Another Day, Another Hotel Data Breach: Your DIY Defense Guide
By Robert McGarvey
If you haven’t been a victim in a hotel data breach, count yourself lucky. Latest to join the parade s Intercontinental Hotels Group which has confirmed a breach involving some 12 hotels.
The hotels are here.
What’s maddening is that the rash of hotel data breaches in recent months all have the same characteristics. The attack is on, not the front desk and its computer systems, but point of sale terminals in shops and, especially, bars and restaurants.
Said IHG in its statement: “Findings show that malware was installed on servers that processed payment cards used at restaurants and bars of 12 IHG managed properties. Cards used at the front desk of these properties were not affected. The malware searched for track data (cardholder name, card number, expiration date, and internal verification code) read from the magnetic stripe of a payment card as it was being routed through the affected server.”
Really, it’s time for travelers to protect themselves. Quite plainly we cannot depend upon hotel operators.
Trump Hotels were hit with a couple of breaches. So was Hilton.
Starwood, Marriott, Mandarin Oriental and Hard Rock all belong on the victims list.
Trade publication Hotel News Now charts the many instances of hotel data breaches here. Its count showed seven in 2015 alone.
Tech company Rippleshot offers a more recent count.
Yet another round up comes from Business Insider.
If you have stayed in any US hotel in the past couple years and especially if you have used credit cards in the restaurants, minutely check your credit card bills. Very probably you will see charges that aren’t yours because crooks steal credit card numbers in order to put them to use.
Here’s the deal: it has become unwise to use a credit card at a hotel bar, restaurant or shop. Pay in cash and – loudly – insist that they begin accepting Apple and Android Pay now. Immediately. That’s because mobile payments, architecturally, are safer than mag stripe transactions and the card number, expiration date, etc – the data sought by thieves – is opaque. What movies through the system are tokens, essentially stand-ins, for the valuable card data.
That’s worthless to a crook.
Hotels also could up guest protection by turning on EMV – chip cards – because, by now, just about all the cards in your wallet are chip and that is a big step up from mag stripe cards.
But I don’t recall ever seeing chip terminals in a hotel shop or restaurant. No surprise. Hotel News Now has reported on the “lag” in adoption of chip ready terminals at hotels.
What baffles me is why – when there have been so many hotel data breaches – the management companies have not made a full court press to up security at the vulnerable terminals. There really is no good explanation. Note to hoteliers reading this: Use the comments field to explain why the industry has done such a wretched job handling these threats. Anonymity is possible.
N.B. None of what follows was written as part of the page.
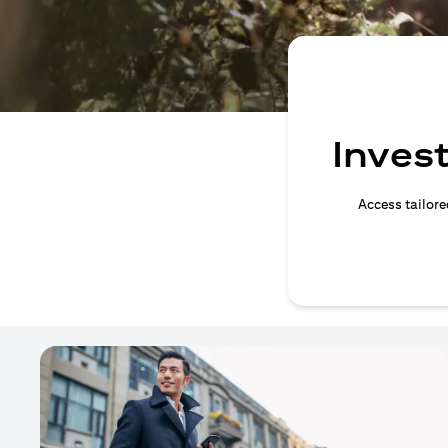
Invest
Access tailore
The only explanation that makes sense to me is that hotel operators just have not wanted to invest in security upgrades. The breaches won’t stop until they do, however, which means no end is in sight.
Which also means it’s up to us to yell loudly about these breaches and also to stop using cards at vulnerable facilities – and tell the staff what you are doing and why.
If you find you must use plastic at a hotel restaurant or shop, just don’t think about using a debit card. Your protections are much weaker than with credit cards – and the amounts debited will come right out of your checking account. It can take days – sometimes weeks – to get those charges reversed. Leave debit cards in your pocket whenever you in a hotel.
Bottmline: assume your safety and security are yours to protect whenever you are at a hotel. That includes physical security – and in-room safety cannot be assumed. It definitely means being guarded about the uses to which you put hotel WiFi. But, sadly, it now also means staying wary about using plastic at hotels.
I just don’t see any deep commitment on the part of the industry to ending theft of credit card data from point of sale systems – and that may mean that whenever you use a credit card at a hotel you may be passing along your data to a crook too.